A school should be cautious if it is required to put up money for the computers, experts say. Some foundations expect nothing at all, although those might provide computers that are not extensively upgraded.

The experts also caution that hardware and software are only a portion of the cost of using technology well; schools will also need an equal investment in staff training and ongoing upgrades.

Of course, where school leaders stand on the issue of accepting used computers depends greatly on where they sit. California’s Mariposa County district, which welcomed its recent donation from Pacific Bell, struggles financially. The state’s Union City schools, meanwhile, can be choosier because they have more money and have been investing in technology for many years.

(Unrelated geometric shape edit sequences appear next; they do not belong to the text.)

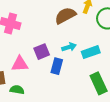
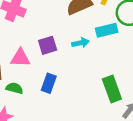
cyan rectangle: (91, 52) -> (107, 30), moved
blue rectangle: (57, 66) -> (49, 83), moved

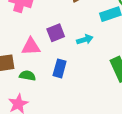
cyan arrow: (81, 43) -> (85, 40), moved

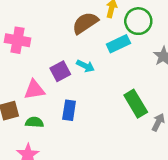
cyan arrow: (85, 40) -> (85, 66), moved, turned 49

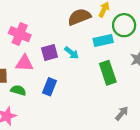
pink cross: (18, 40) -> (20, 34), moved
green rectangle: (136, 104) -> (108, 73), moved

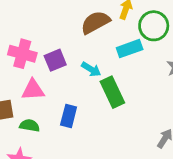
purple square: (49, 53) -> (55, 60), moved
green rectangle: (108, 73) -> (112, 92), moved

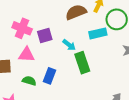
green semicircle: (30, 125) -> (29, 81), moved

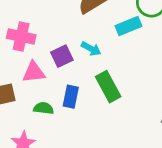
purple square: (45, 36) -> (62, 56), moved
green rectangle: (82, 63) -> (108, 87), moved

Stephen Colvard, the principal of San Cayetano School in Fillmore, Calif., said the 20 computers that his isolated, rural elementary school received from the Detwiler Foundation last year were distributed among classrooms, replacing archaic Apple IIe machines that were not worth repairing.

The Detwiler machines came with outdated software and can’t access the Internet. Critics of the foundation’s program have complained about the age of some of the equipment it provides.

But for now, the machines it donated to San Cayetano “are very much appreciated,” Mr. Colvard said. “Kids can do word processing, write stories, play a few games to learn how to use the mouse,” he said. “It was a very popular thing for this to happen.”

But while Mr. Colvard said he didn’t want to appear ungrateful, he added that the computers have limited capacity and that he would not spend money to upgrade or repair them.

“We said, ‘Let them be the best they can be,’” Mr. Colvard said. “They’ll be a Band-Aid for a while,” until new grants permit the purchase of newer models.